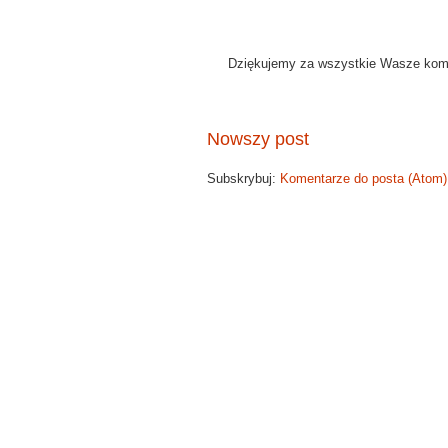
Dziękujemy za wszystkie Wasze kome
Nowszy post
Subskrybuj:
Komentarze do posta (Atom)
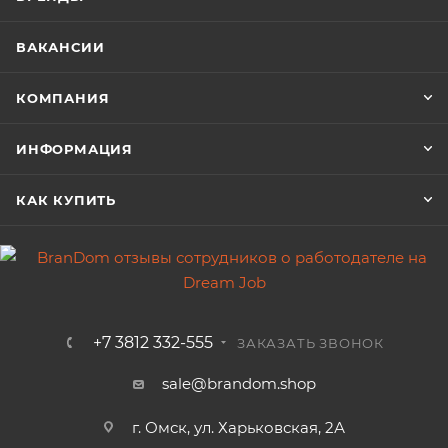
ВАКАНСИИ
КОМПАНИЯ
ИНФОРМАЦИЯ
КАК КУПИТЬ
+7 3812 332-555
ЗАКАЗАТЬ ЗВОНОК
sale@brandom.shop
г. Омск, ул. Харьковская, 2А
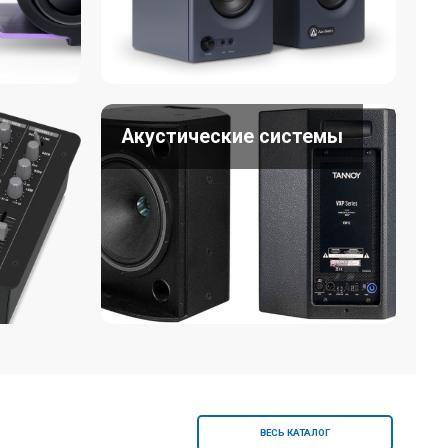
Акустические системы
ВЕСЬ КАТАЛОГ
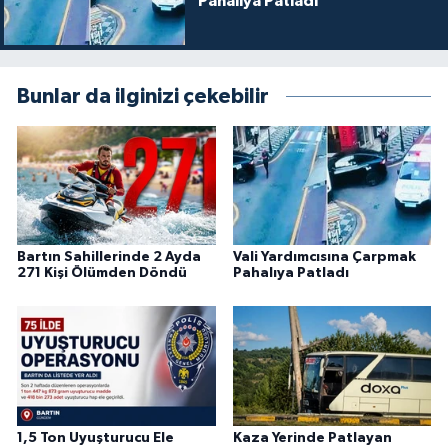
Pahalıya Patladı
Bunlar da ilginizi çekebilir
Bartın Sahillerinde 2 Ayda
Vali Yardımcısına Çarpmak
271 Kişi Ölümden Döndü
Pahalıya Patladı
1,5 Ton Uyuşturucu Ele
Kaza Yerinde Patlayan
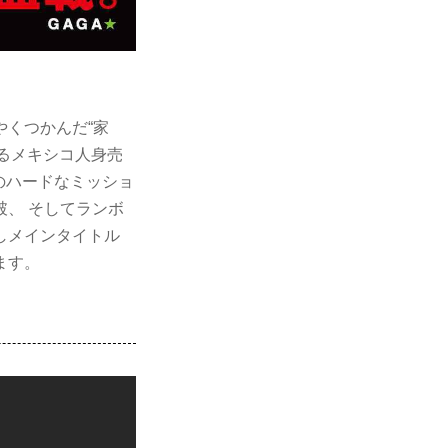
くつかんだ“家
あるメキシコ人身売
のハードなミッショ
、 そしてランボ
しメインタイトル
ます。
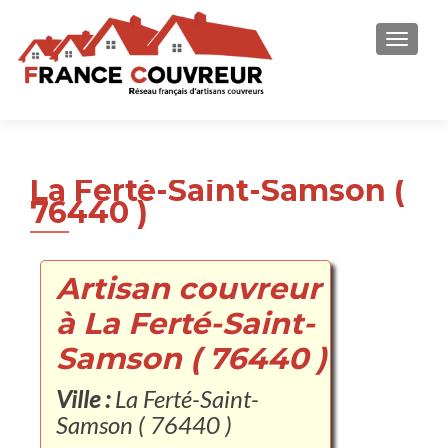
AFFICH
La Ferté-Saint-Samson (
76440 )
Artisan couvreur
à La Ferté-Saint-
Samson ( 76440 )
Ville :
La Ferté-Saint-
Samson ( 76440 )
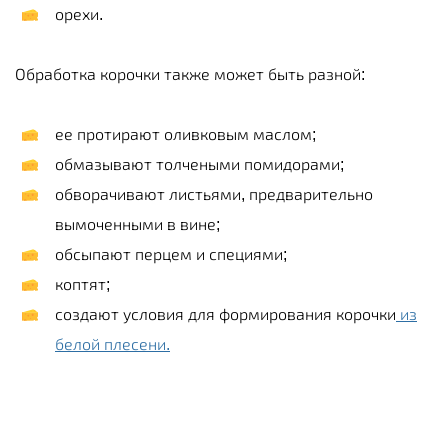
орехи.
Обработка корочки также может быть разной:
ее протирают оливковым маслом;
обмазывают толчеными помидорами;
обворачивают листьями, предварительно
вымоченными в вине;
обсыпают перцем и специями;
коптят;
создают условия для формирования корочки
из
белой плесени.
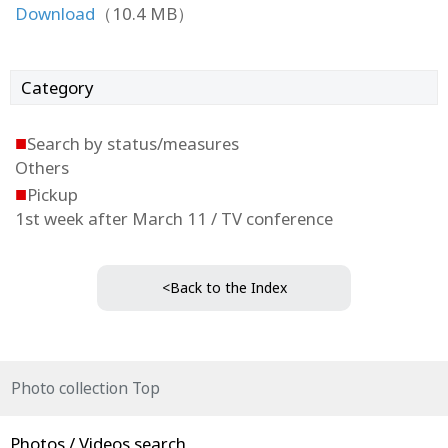
Download
（10.4 MB）
Category
■
Search by status/measures
Others
■
Pickup
1st week after March 11 / TV conference
<Back to the Index
Photo collection Top
Photos / Videos search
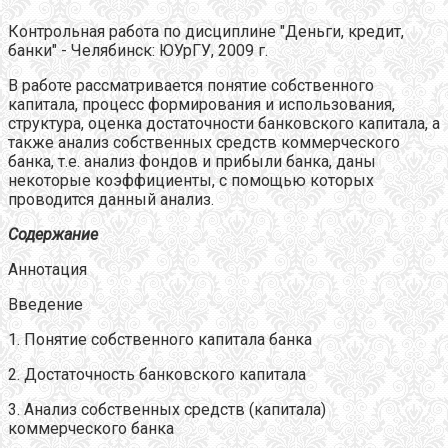
Контрольная работа по дисциплине "Деньги, кредит,
банки" - Челябинск: ЮУрГУ, 2009 г.
В работе рассматривается понятие собственного
капитала, процесс формирования и использования,
структура, оценка достаточности банковского капитала, а
также анализ собственных средств коммерческого
банка, т.е. анализ фондов и прибыли банка, даны
некоторые коэффициенты, с помощью которых
проводится данный анализ.
Содержание
Аннотация
Введение
1. Понятие собственного капитала банка
2. Достаточность банковского капитала
3. Анализ собственных средств (капитала)
коммерческого банка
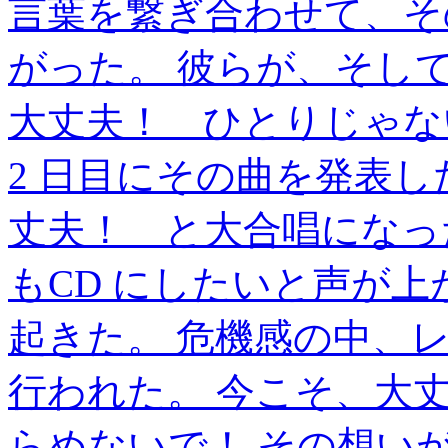
言葉を繋ぎ合わせて、そ
がった。 彼らが、そしてE
大丈夫！ ひとりじゃな
2 日目にその曲を発表した
丈夫！ と大合唱になっ
もCD にしたいと声が上
起きた。 危機感の中、
行われた。 今こそ、大
らめないで！ その想い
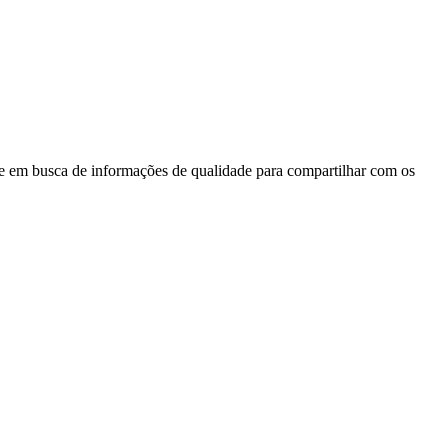
 em busca de informações de qualidade para compartilhar com os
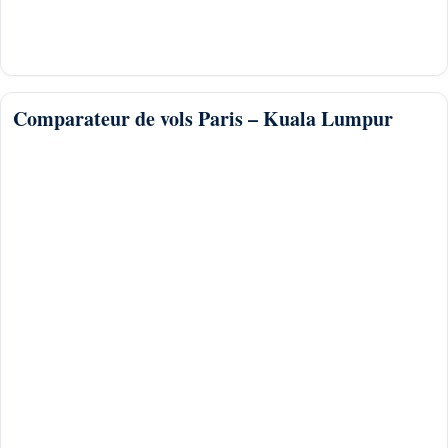
Comparateur de vols Paris – Kuala Lumpur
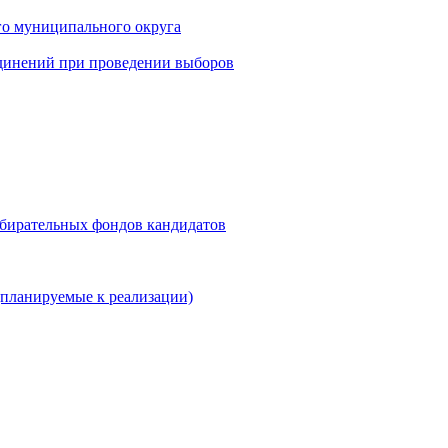
го муниципального округа
динений при проведении выборов
збирательных фондов кандидатов
планируемые к реализации)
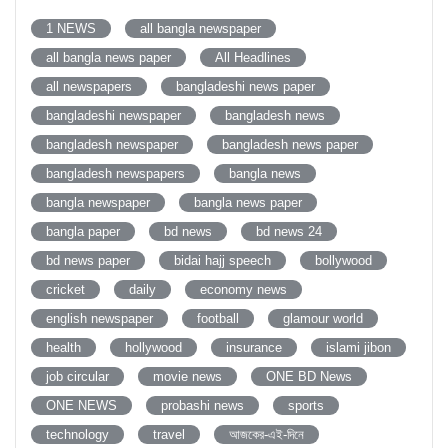
1 NEWS
all bangla newspaper
all bangla news paper
All Headlines
all newspapers
bangladeshi news paper
bangladeshi newspaper
bangladesh news
bangladesh newspaper
bangladesh news paper
bangladesh newspapers
bangla news
bangla newspaper
bangla news paper
bangla paper
bd news
bd news 24
bd news paper
bidai hajj speech
bollywood
cricket
daily
economy news
english newspaper
football
glamour world
health
hollywood
insurance
islami jibon
job circular
movie news
ONE BD News
ONE NEWS
probashi news
sports
technology
travel
আজকের-এই-দিনে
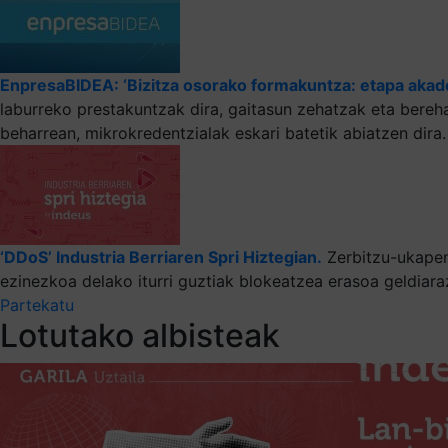
EnpresaBIDEA: ‘Bizitza osorako formakuntza: etapa akade
laburreko prestakuntzak dira, gaitasun zehatzak eta berehal
beharrean, mikrokredentzialak eskari batetik abiatzen dira
‘DDoS’ Industria Berriaren Spri Hiztegian.
Zerbitzu-ukapen
ezinezkoa delako iturri guztiak blokeatzea erasoa geldiara
Partekatu
Lotutako albisteak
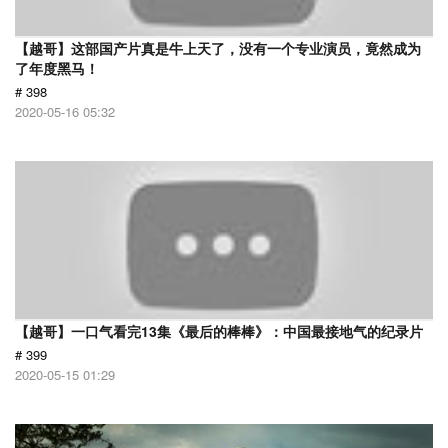
【越哥】这部国产片真是牛上天了，没有一个专业演员，竟然成为
了年度黑马！
# 398
2020-05-16 05:32
【越哥】一口气看完13集《最后的棒棒》：中国最接地气的纪录片
# 399
2020-05-15 01:29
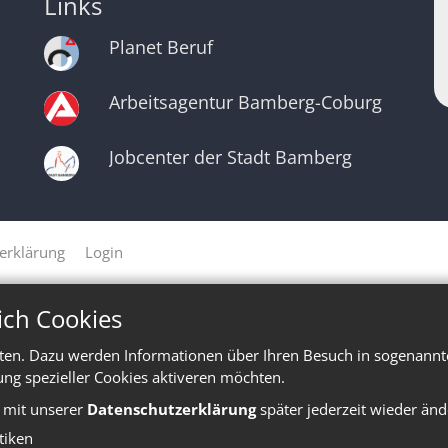
Links
Planet Beruf
Arbeitsagentur Bamberg-Coburg
Jobcenter der Stadt Bamberg
erklärung
Login
ich Cookies
ten. Dazu werden Informationen über Ihren Besuch in sogenannte
ung spezieller Cookies aktiveren möchten.
e mit unserer
Datenschutzerklärung
später jederzeit wieder änd
stiken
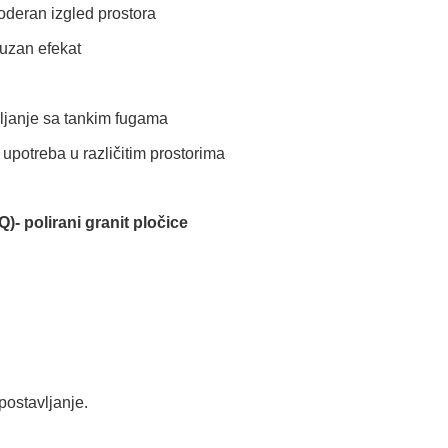
deran izgled prostora
suzan efekat
ljanje sa tankim fugama
potreba u različitim prostorima
polirani granit pločice
 postavljanje.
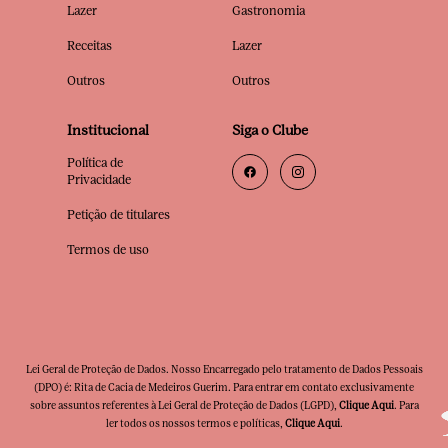
Lazer
Gastronomia
Receitas
Lazer
Outros
Outros
Institucional
Siga o Clube
Política de
Privacidade
Petição de titulares
Termos de uso
Lei Geral de Proteção de Dados. Nosso Encarregado pelo tratamento de Dados Pessoais
(DPO) é: Rita de Cacia de Medeiros Guerim. Para entrar em contato exclusivamente
sobre assuntos referentes à Lei Geral de Proteção de Dados (LGPD),
Clique Aqui
. Para
ler todos os nossos termos e políticas,
Clique Aqui
.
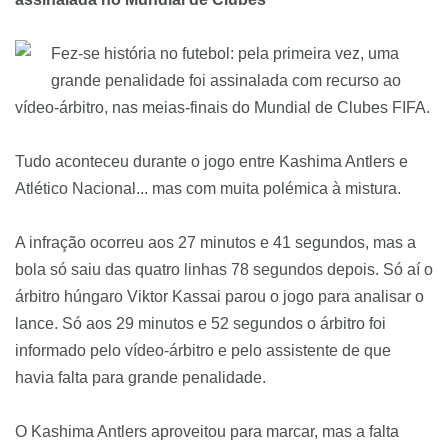
Fez-se história no futebol: pela primeira vez, uma
grande penalidade foi assinalada com recurso ao
vídeo-árbitro, nas meias-finais do Mundial de Clubes FIFA.
Tudo aconteceu durante o jogo entre Kashima Antlers e
Atlético Nacional... mas com muita polémica à mistura.
A infração ocorreu aos 27 minutos e 41 segundos, mas a
bola só saiu das quatro linhas 78 segundos depois. Só aí o
árbitro húngaro Viktor Kassai parou o jogo para analisar o
lance.
Só aos 29 minutos e 52 segundos o árbitro foi
informado pelo vídeo-árbitro e pelo assistente de que
havia falta para grande penalidade.
O Kashima Antlers aproveitou para marcar, mas a falta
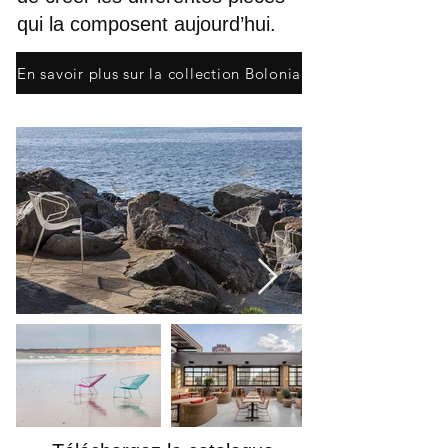
qui la composent aujourd’hui.
En savoir plus sur la collection Bolonia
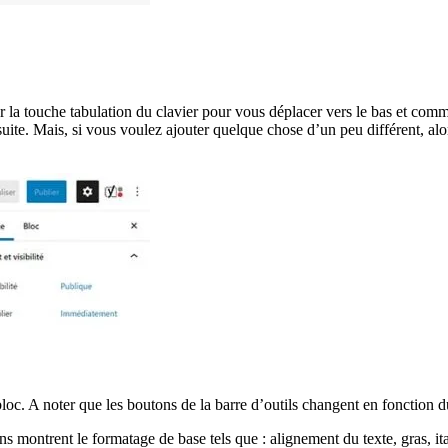
ur la touche tabulation du clavier pour vous déplacer vers le bas et comm
suite. Mais, si vous voulez ajouter quelque chose d’un peu différent, al
bloc. A noter que les boutons de la barre d’outils changent en fonction 
s montrent le formatage de base tels que : alignement du texte, gras, ital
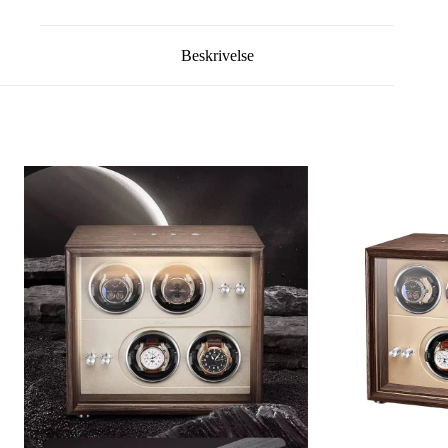
Beskrivelse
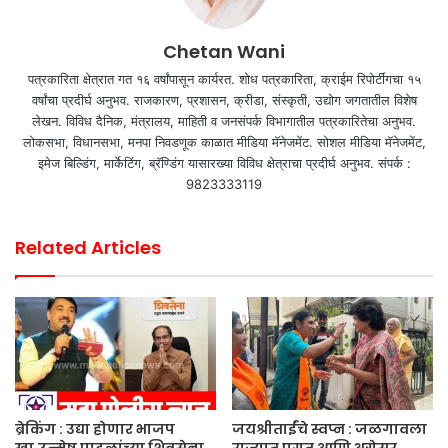
Chetan Wani
पत्रकारिता क्षेत्रात गत १६ वर्षांपासून कार्यरत. शोध पत्रकारिता, क्राईम रिपोर्टींगचा १५
वर्षांचा प्रदीर्घ अनुभव. राजकारण, प्रशासन, क्रीडा, संस्कृती, उद्योग जगतातील विशेष
लेखन. विविध दैनिक, मंत्रालय, माहिती व जनसंपर्क विभागातील पत्रकारितेचा अनुभव.
लोकसभा, विधानसभा, मनपा निवडणूक काळात मीडिया मॅनेजमेंट. सोशल मीडिया मॅनेजमेंट,
इमेज बिल्डिंग, मार्केटिंग, ब्रॅण्डिंग यासारख्या विविध क्षेत्राचा प्रदीर्घ अनुभव. संपर्क :
9823333119
Related Articles
ब्रेकिंग : उद्या होणार भाजप
जयश्रीताईंचे स्वप्न : जळगावला
खा.उन्मेष पाटलांच्या शिवसेना
राज्यात प्रगत आणि अग्रेसर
▬▬▬
_Assigned task_
Without the pictures, give back every record precisely as shown.

_Answer to the exercise_
Dziękujemy za wszystkie Wasze kome
Nowszy post
Subskrybuj:
Komentarze do posta (Atom)
ВАКАНСИИ
КОМПАНИЯ
ИНФОРМАЦИЯ
КАК КУПИТЬ
+7 3812 332-555
ЗАКАЗАТЬ ЗВОНОК
sale@brandom.shop
г. Омск, ул. Харьковская, 2А
Акустические системы
ВЕСЬ КАТАЛОГ
Pahalıya Patladı
Bunlar da ilginizi çekebilir
Bartın Sahillerinde 2 Ayda
Vali Yardımcısına Çarpmak
271 Kişi Ölümden Döndü
Pahalıya Patladı
1,5 Ton Uyuşturucu Ele
Kaza Yerinde Patlayan
くつかんだ“家
あるメキシコ人身売
のハードなミッショ
、 そしてランボ
しメインタイトル
ます。
AFFICH
La Ferté-Saint-Samson (
76440 )
Artisan couvreur
à La Ferté-Saint-
Samson ( 76440 )
Ville :
La Ferté-Saint-
Samson ( 76440 )
орехи.
Обработка корочки также может быть разной:
ее протирают оливковым маслом;
обмазывают толчеными помидорами;
обворачивают листьями, предварительно
вымоченными в вине;
обсыпают перцем и специями;
коптят;
создают условия для формирования корочки
из
белой плесени.
Download
（10.4 MB）
Category
■
Search by status/measures
Others
■
Pickup
1st week after March 11 / TV conference
<Back to the Index
Photo collection Top
Photos / Videos search
Контрольная работа по дисциплине "Деньги, кредит,
банки" - Челябинск: ЮУрГУ, 2009 г.
В работе рассматривается понятие собственного
капитала, процесс формирования и использования,
структура, оценка достаточности банковского капитала, а
также анализ собственных средств коммерческого
банка, т.е. анализ фондов и прибыли банка, даны
некоторые коэффициенты, с помощью которых
проводится данный анализ.
Содержание
Аннотация
Введение
1. Понятие собственного капитала банка
2. Достаточность банковского капитала
3. Анализ собственных средств (капитала)
коммерческого банка
言葉を繋ぎ合わせて、そ
がった。 彼らが、そしてE
大丈夫！ ひとりじゃな
2 日目にその曲を発表した
丈夫！ と大合唱になっ
もCD にしたいと声が上
起きた。 危機感の中、
行われた。 今こそ、大
らめないで！ その想い
 em busca de informações de qualidade para compartilhar com os
Comparateur de vols Paris – Kuala Lumpur
го муниципального округа
динений при проведении выборов
збирательных фондов кандидатов
планируемые к реализации)
1 NEWS
all bangla newspaper
all bangla news paper
All Headlines
all newspapers
bangladeshi news paper
bangladeshi newspaper
bangladesh news
bangladesh newspaper
bangladesh news paper
bangladesh newspapers
bangla news
bangla newspaper
bangla news paper
bangla paper
bd news
bd news 24
bd news paper
bidai hajj speech
bollywood
cricket
daily
economy news
english newspaper
football
glamour world
health
hollywood
insurance
islami jibon
job circular
movie news
ONE BD News
ONE NEWS
probashi news
sports
technology
travel
আজকের-এই-দিনে
EnpresaBIDEA: ‘Bizitza osorako formakuntza: etapa akade
laburreko prestakuntzak dira, gaitasun zehatzak eta berehal
beharrean, mikrokredentzialak eskari batetik abiatzen dira
‘DDoS’ Industria Berriaren Spri Hiztegian.
Zerbitzu-ukapen
ezinezkoa delako iturri guztiak blokeatzea erasoa geldiara
Partekatu
Lotutako albisteak
【越哥】这部国产片真是牛上天了，没有一个专业演员，竟然成为
了年度黑马！
# 398
2020-05-16 05:32
【越哥】一口气看完13集《最后的棒棒》：中国最接地气的纪录片
# 399
2020-05-15 01:29
Links
Planet Beruf
Arbeitsagentur Bamberg-Coburg
Jobcenter der Stadt Bamberg
erklärung
Login
ich Cookies
ten. Dazu werden Informationen über Ihren Besuch in sogenannte
ung spezieller Cookies aktiveren möchten.
e mit unserer
Datenschutzerklärung
später jederzeit wieder änd
stiken
deran izgled prostora
suzan efekat
ljanje sa tankim fugama
potreba u različitim prostorima
polirani granit pločice
 postavljanje.
Lazer
Gastronomia
Receitas
Lazer
Outros
Outros
Institucional
Siga o Clube
Política de
Privacidade
Petição de titulares
Termos de uso
Lei Geral de Proteção de Dados. Nosso Encarregado pelo tratamento de Dados Pessoais
(DPO) é: Rita de Cacia de Medeiros Guerim. Para entrar em contato exclusivamente
sobre assuntos referentes à Lei Geral de Proteção de Dados (LGPD),
Clique Aqui
. Para
ler todos os nossos termos e políticas,
Clique Aqui
.
Fez-se história no futebol: pela primeira vez, uma
grande penalidade foi assinalada com recurso ao
vídeo-árbitro, nas meias-finais do Mundial de Clubes FIFA.
Tudo aconteceu durante o jogo entre Kashima Antlers e
Atlético Nacional... mas com muita polémica à mistura.
A infração ocorreu aos 27 minutos e 41 segundos, mas a
bola só saiu das quatro linhas 78 segundos depois. Só aí o
árbitro húngaro Viktor Kassai parou o jogo para analisar o
lance.
Só aos 29 minutos e 52 segundos o árbitro foi
informado pelo vídeo-árbitro e pelo assistente de que
havia falta para grande penalidade.
O Kashima Antlers aproveitou para marcar, mas a falta
qui la composent aujourd’hui.
En savoir plus sur la collection Bolonia
ur la touche tabulation du clavier pour vous déplacer vers le bas et comm
suite. Mais, si vous voulez ajouter quelque chose d’un peu différent, al
bloc. A noter que les boutons de la barre d’outils changent en fonction 
s montrent le formatage de base tels que : alignement du texte, gras, ital
Beskrivelse
Chetan Wani
पत्रकारिता क्षेत्रात गत १६ वर्षांपासून कार्यरत. शोध पत्रकारिता, क्राईम रिपोर्टींगचा १५
वर्षांचा प्रदीर्घ अनुभव. राजकारण, प्रशासन, क्रीडा, संस्कृती, उद्योग जगतातील विशेष
लेखन. विविध दैनिक, मंत्रालय, माहिती व जनसंपर्क विभागातील पत्रकारितेचा अनुभव.
लोकसभा, विधानसभा, मनपा निवडणूक काळात मीडिया मॅनेजमेंट. सोशल मीडिया मॅनेजमेंट,
इमेज बिल्डिंग, मार्केटिंग, ब्रॅण्डिंग यासारख्या विविध क्षेत्राचा प्रदीर्घ अनुभव. संपर्क :
9823333119
Related Articles
ब्रेकिंग : उद्या होणार भाजप
जयश्रीताईंचे स्वप्न : जळगावला
खा.उन्मेष पाटलांच्या शिवसेना
राज्यात प्रगत आणि अग्रेसर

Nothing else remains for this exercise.